Brief —
Your answer should consist of the lines in the listing that hold "down".

Source records —

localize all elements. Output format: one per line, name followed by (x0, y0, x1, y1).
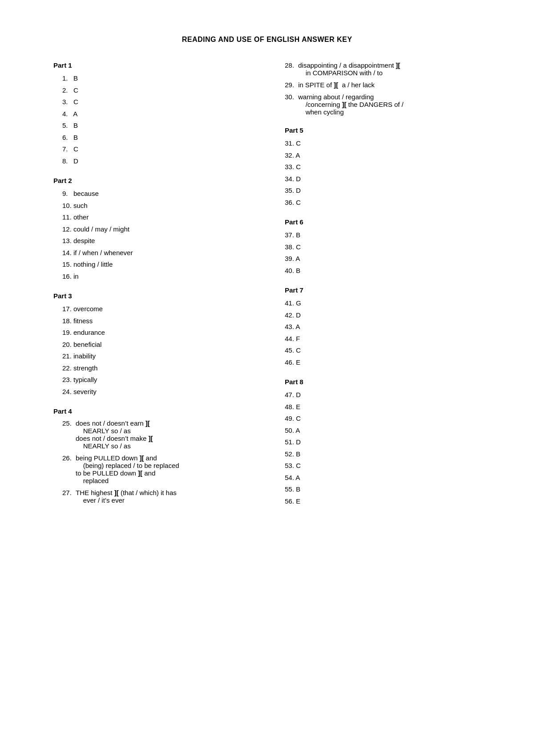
list-item: 23. typically (53, 375, 249, 385)
bold-bracket: ][ (334, 81, 338, 89)
list-item: 12. could / may / might (53, 224, 249, 235)
list-item: 15. nothing / little (53, 260, 249, 270)
bold-bracket: ][ (396, 61, 400, 69)
page-title: READING AND USE OF ENGLISH ANSWER KEY (53, 36, 481, 44)
list-item: 43. A (285, 322, 481, 332)
answer-num: 27. (62, 489, 76, 504)
list-item: 42. D (285, 310, 481, 321)
list-item: 17. overcome (53, 304, 249, 314)
list-item: 1. B (53, 73, 249, 84)
part1-list: 1. B 2. C 3. C 4. A 5. B 6. B 7. C 8. D (53, 73, 249, 166)
answer-num: 29. (285, 81, 298, 89)
list-item: 22. strength (53, 363, 249, 374)
list-item: 46. E (285, 358, 481, 368)
answer-text: being PULLED down ][ and (being) replace… (76, 454, 179, 484)
answer-num: 25. (62, 419, 76, 450)
part8-title: Part 8 (285, 378, 481, 386)
bold-bracket: ][ (146, 419, 150, 427)
list-item: 52. B (285, 449, 481, 459)
list-item: 48. E (285, 402, 481, 412)
list-item: 14. if / when / whenever (53, 248, 249, 258)
list-item: 45. C (285, 345, 481, 356)
list-item: 56. E (285, 496, 481, 507)
list-item: 3. C (53, 97, 249, 107)
list-item: 54. A (285, 473, 481, 483)
list-item: 36. C (285, 198, 481, 208)
part5-list: 31. C 32. A 33. C 34. D 35. D 36. C (285, 138, 481, 207)
list-item: 39. A (285, 254, 481, 264)
answer-num: 26. (62, 454, 76, 484)
list-item: 41. G (285, 298, 481, 309)
list-item: 35. D (285, 186, 481, 196)
list-item: 7. C (53, 144, 249, 154)
right-column: 28. disappointing / a disappointment ][ … (267, 61, 481, 509)
list-item: 32. A (285, 150, 481, 161)
list-item: 20. beneficial (53, 340, 249, 350)
list-item: 16. in (53, 272, 249, 282)
answer-num: 30. (285, 93, 298, 116)
list-item: 34. D (285, 174, 481, 184)
list-item: 29. in SPITE of ][ a / her lack (285, 81, 481, 89)
bold-bracket: ][ (148, 435, 153, 442)
part5-title: Part 5 (285, 126, 481, 134)
list-item: 51. D (285, 437, 481, 447)
list-item: 38. C (285, 242, 481, 252)
list-item: 50. A (285, 426, 481, 436)
answer-text: warning about / regarding /concerning ][… (298, 93, 404, 116)
list-item: 40. B (285, 266, 481, 276)
list-item: 21. inability (53, 351, 249, 362)
list-item: 5. B (53, 121, 249, 131)
left-column: Part 1 1. B 2. C 3. C 4. A 5. B 6. B 7. … (53, 61, 267, 509)
list-item: 31. C (285, 138, 481, 149)
part3-list: 17. overcome 18. fitness 19. endurance 2… (53, 304, 249, 397)
answer-text: does not / doesn’t earn ][ NEARLY so / a… (76, 419, 153, 450)
list-item: 11. other (53, 212, 249, 223)
list-item: 27. THE highest ][ (that / which) it has… (53, 489, 249, 504)
part7-title: Part 7 (285, 286, 481, 294)
list-item: 33. C (285, 162, 481, 172)
list-item: 4. A (53, 109, 249, 119)
part6-title: Part 6 (285, 218, 481, 226)
list-item: 19. endurance (53, 328, 249, 338)
part3-title: Part 3 (53, 292, 249, 300)
bold-bracket: ][ (114, 489, 119, 496)
list-item: 53. C (285, 461, 481, 471)
list-item: 37. B (285, 230, 481, 240)
list-item: 13. despite (53, 236, 249, 246)
list-item: 18. fitness (53, 316, 249, 326)
list-item: 55. B (285, 484, 481, 495)
list-item: 25. does not / doesn’t earn ][ NEARLY so… (53, 419, 249, 450)
bold-bracket: ][ (139, 454, 144, 462)
bold-bracket: ][ (342, 101, 346, 108)
list-item: 44. F (285, 334, 481, 344)
list-item: 49. C (285, 414, 481, 424)
list-item: 10. such (53, 201, 249, 211)
part4-list: 25. does not / doesn’t earn ][ NEARLY so… (53, 419, 249, 504)
list-item: 28. disappointing / a disappointment ][ … (285, 61, 481, 77)
page: READING AND USE OF ENGLISH ANSWER KEY Pa… (0, 0, 534, 756)
list-item: 9. because (53, 189, 249, 199)
answer-num: 28. (285, 61, 298, 77)
list-item: 24. severity (53, 387, 249, 397)
answer-text: disappointing / a disappointment ][ in C… (298, 61, 400, 77)
content-wrapper: Part 1 1. B 2. C 3. C 4. A 5. B 6. B 7. … (53, 61, 481, 509)
part2-list: 9. because 10. such 11. other 12. could … (53, 189, 249, 281)
part7-list: 41. G 42. D 43. A 44. F 45. C 46. E (285, 298, 481, 367)
answer-text: THE highest ][ (that / which) it has eve… (76, 489, 177, 504)
list-item: 47. D (285, 390, 481, 400)
part8-list: 47. D 48. E 49. C 50. A 51. D 52. B 53. … (285, 390, 481, 506)
list-item: 30. warning about / regarding /concernin… (285, 93, 481, 116)
part4-continued: 28. disappointing / a disappointment ][ … (285, 61, 481, 116)
list-item: 8. D (53, 156, 249, 167)
answer-text: in SPITE of ][ a / her lack (298, 81, 375, 89)
part6-list: 37. B 38. C 39. A 40. B (285, 230, 481, 276)
list-item: 6. B (53, 133, 249, 143)
part1-title: Part 1 (53, 61, 249, 69)
part2-title: Part 2 (53, 177, 249, 184)
list-item: 2. C (53, 85, 249, 96)
list-item: 26. being PULLED down ][ and (being) rep… (53, 454, 249, 484)
part4-title: Part 4 (53, 407, 249, 415)
bold-bracket: ][ (138, 469, 142, 477)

Response to this task —
answer-text: being PULLED down ][ and (being) replace… (76, 454, 179, 484)
list-item: 26. being PULLED down ][ and (being) rep… (53, 454, 249, 484)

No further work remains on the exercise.